[[ EXERCISE MATERIAL, beginning ]]

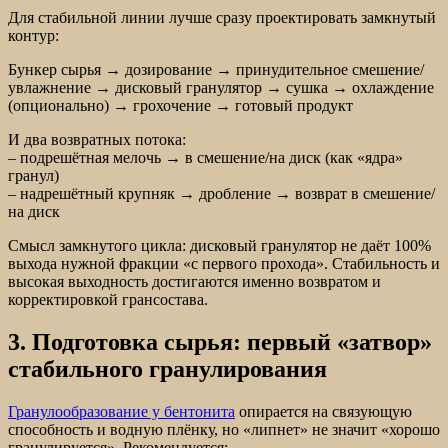
Для стабильной линии лучше сразу проектировать замкнутый
контур:
Бункер сырья → дозирование → принудительное смешение/
увлажнение → дисковый гранулятор → сушка → охлаждение
(опционально) → грохочение → готовый продукт
И два возвратных потока:
– подрешётная мелочь → в смешение/на диск (как «ядра»
гранул)
– надрешётный крупняк → дробление → возврат в смешение/
на диск
Смысл замкнутого цикла: дисковый гранулятор не даёт 100%
выхода нужной фракции «с первого прохода». Стабильность и
высокая выходность достигаются именно возвратом и
корректировкой грансостава.
3. Подготовка сырья: первый «затвор»
стабильного гранулирования
Гранулообразование у бентонита
опирается на связующую
способность и водную плёнку, но «липнет» не значит «хорошо
гранулируется». Рекомендуется:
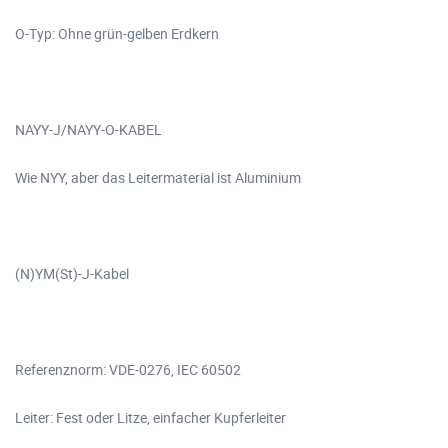
O-Typ: Ohne grün-gelben Erdkern
NAYY-J/NAYY-O-KABEL
Wie NYY, aber das Leitermaterial ist Aluminium
(N)YM(St)-J-Kabel
Referenznorm: VDE-0276, IEC 60502
Leiter: Fest oder Litze, einfacher Kupferleiter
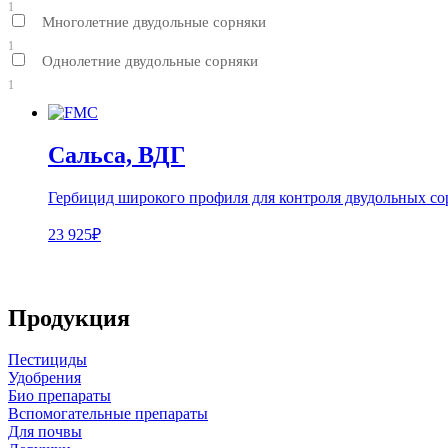
1
Многолетние двудольные сорняки
1
Однолетние двудольные сорняки
1
Сальса, ВДГ
Гербицид широкого профиля для контроля двудольных сор
23 925₽
Продукция
Пестициды
Удобрения
Био препараты
Вспомогательные препараты
Для почвы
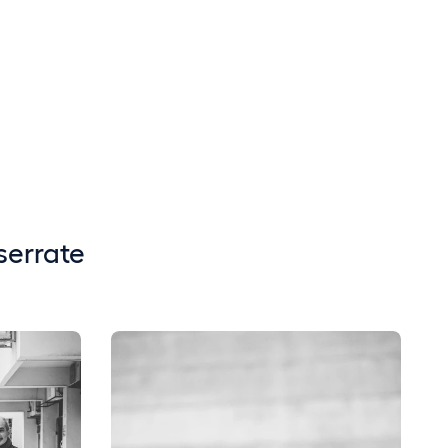
serrate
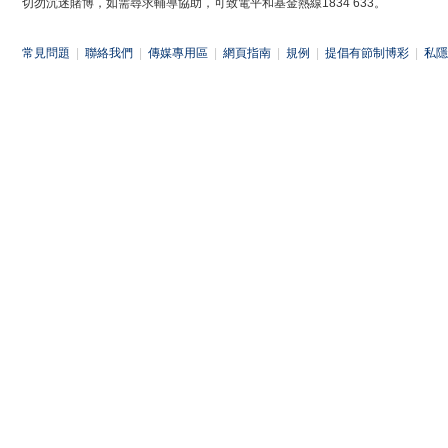
切勿沉迷賭博，如需尋求輔導協助，可致電平和基金熱線1834 633。
常見問題
|
聯絡我們
|
傳媒專用區
|
網頁指南
|
規例
|
提倡有節制博彩
|
私隱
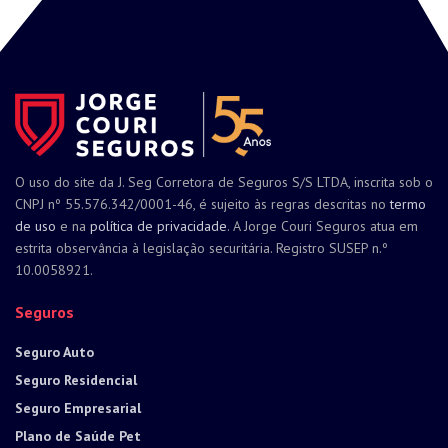
O uso do site da J. Seg Corretora de Seguros S/S LTDA, inscrita sob o
CNPJ nº 55.576.342/0001-46, é sujeito às regras descritas no
termo
de uso
e na
política de privacidade
. A Jorge Couri Seguros atua em
estrita observância à legislação securitária. Registro SUSEP n.º
10.0058921.
Seguros
Seguro Auto
Seguro Residencial
Seguro Empresarial
Plano de Saúde Pet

[[ EXERCISE MATERIAL, end ]]

▶ _WHAT THE EXERCISE ASKS_: Exactly the lines from the top of the entries through the line with "И два возвратных", inclusive, must be given again, with every picture omitted.

▶ _FINISHED EXERCISE_:
Для стабильной линии лучше сразу проектировать замкнутый
контур:
Бункер сырья → дозирование → принудительное смешение/
увлажнение → дисковый гранулятор → сушка → охлаждение
(опционально) → грохочение → готовый продукт
И два возвратных потока:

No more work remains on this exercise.